“I Am Turning This in Because”

By
Mary Spaar
|
March 3, 2021

I keep trying to think of different, interesting things that I could write about. I feel that all of my friends are beautiful, talented writers, whereas I am usually unable to string together a coherent sentence. I want to write the way that they do, their words touching the parts of my soul that are all grey and liminal-ish, finding their way to cracks in my heart that I didn’t even know were there. I want to make someone else feel the way I feel when I read the words of others.

But I can’t. Despite my best efforts, I am unable to pour anything of great literary substance into the many documents that litter my computer.

Regardless of my inability to write like I want to, I’m going to turn this in. Not because I’ve told anybody I will but because dammit, I want to follow through with this little dream that I’ve squirreled away in the back of my brain! Do I know what I’m going to write about? Absolutely not!

Here’s a list of all of the things I’ve tried and failed to write about, stitched together with pseudo-impactful italicized statements that will hopefully make the reader say “wow, what a thoughtful, insightful writer. She has truly touched a part of my soul I cannot explain blah blah blah.”

Shall we begin?

I’ve written numerous poems that could be interchanged with anything in Milk and Honey. This is not a compliment because all of my poems are Very Bad. My favorite poem is about baking bread on a Sunday morning and slamming the dough against my counter like it’s the hands of the men who have grabbed me on the street.

There are so many.

I have written circular sentences on my own body, my hatred of her, my attempt at loving her, my simple acceptance of my body as an act of neutrality. The parts I would change, the places I filter. The fact that I find myself crouched on the floor of my shower shaving my delicate parts again and again, even though the removal of body hair is not a divinely feminine attribute.

It’s a product of late-stage capitalism.

I wrote once about how I hate our arbitrary concepts of beauty, that women should be able to exist in the world without any expectation of being “pretty,” because beauty isn’t some price that we pay for simply living.

And yet…

I write about beautiful things. The smell of dirt after it rains. The stars I forget about unless I’m out camping. Watching people dance ballet. Watching people dance. Watching Maggie Rogers dance. Old couples walking in the park with their dogs. Finding the feeling of safety in the unsafe. The earth and everything on her. Mehndi on the arms of friends that hug me after months on opposite sides of the world. Double decker buses. Saris. Screaming “Woman” by Ke$ha in the backseat of my best friend’s car while drunk.

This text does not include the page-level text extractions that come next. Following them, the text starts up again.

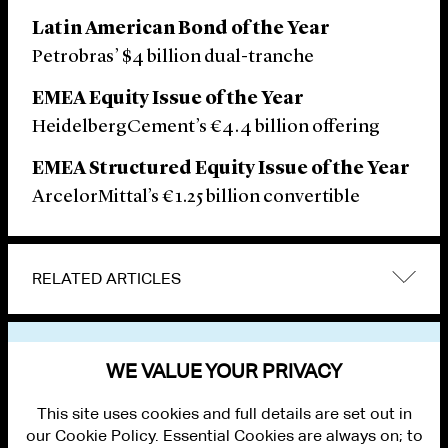
Latin American Bond of the Year
Petrobras’ $4 billion dual-tranche
EMEA Equity Issue of the Year
HeidelbergCement’s €4.4 billion offering
EMEA Structured Equity Issue of the Year
ArcelorMittal’s €1.25 billion convertible
RELATED ARTICLES
VIEW OTHER NEWS
WE VALUE YOUR PRIVACY
This site uses cookies and full details are set out in
our Cookie Policy. Essential Cookies are always on; to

Beauty in simple things.    

I write about ice trays. I had a professor tell me that “the world wouldn’t stop turning if you just dropped dead one day” which is just bullshit because of course it wouldn’t. No one is so narcissistic that they believe the earth will stop spinning just because one person dies. But who would fill up the ice trays? If I suddenly died, no one in my apartment would fill up the ice trays in the refrigerator. Granted, I’m the one who uses the most ice. But still.

How much of others would die with me?

I’ve written on mosaics, on how we are all just made of tiny reflective fragments of the people around us, and how that must mean that none of us can exist as we are without the other, and how I hate that because I want to be a hashtag-independent person in control of who they are at all times gosh dang it!

But we were made for each other.  

I have written about boys, of course. Every girl has written about boys, and if they say otherwise they are lying straight to your face. Boys and the many ways they have hurt me occupy an embarrassing number of whatever-bytes on my laptop. I write about the only boy that I have loved. I write about the boys I only said I loved. I write about the boys I could have loved, but who decided that they couldn’t love me. I use toilet rolls as a metaphor for relationships and I read over it until it makes no sense.

Does any of this make sense?

I’m writing right now about all the things I cannot seem to write about, and there is just so much more I want to write about. How it feels to be parked at Pinewood on a Sunday night, surrounded by people you didn’t know three years ago, and how you couldn’t imagine life without them now. The tickle of warm soup as it goes down your throat. The amazing power of hoop earrings. Ice water in the mornings. Playing Bananagrams.

People have definitely stopped reading these by now.

I’m writing right now and I’m not editing it or sending it to anyone to proof-read because it is late, and this is due at midnight. So essentially, I’m writing this the way I’ve written every single essay since my freshman year of high school.

My AP Lit teacher is rolling over in her grave.

I’m writing because I can, and because that should be enough. Because writing is instinctively human, and we’ve commodified all art forms as products labelled “good” and “bad” and I could stand on my soapbox for hours and hours and rant about how God-awful capitalism is. But mostly…

I write because I’m avoiding my French homework.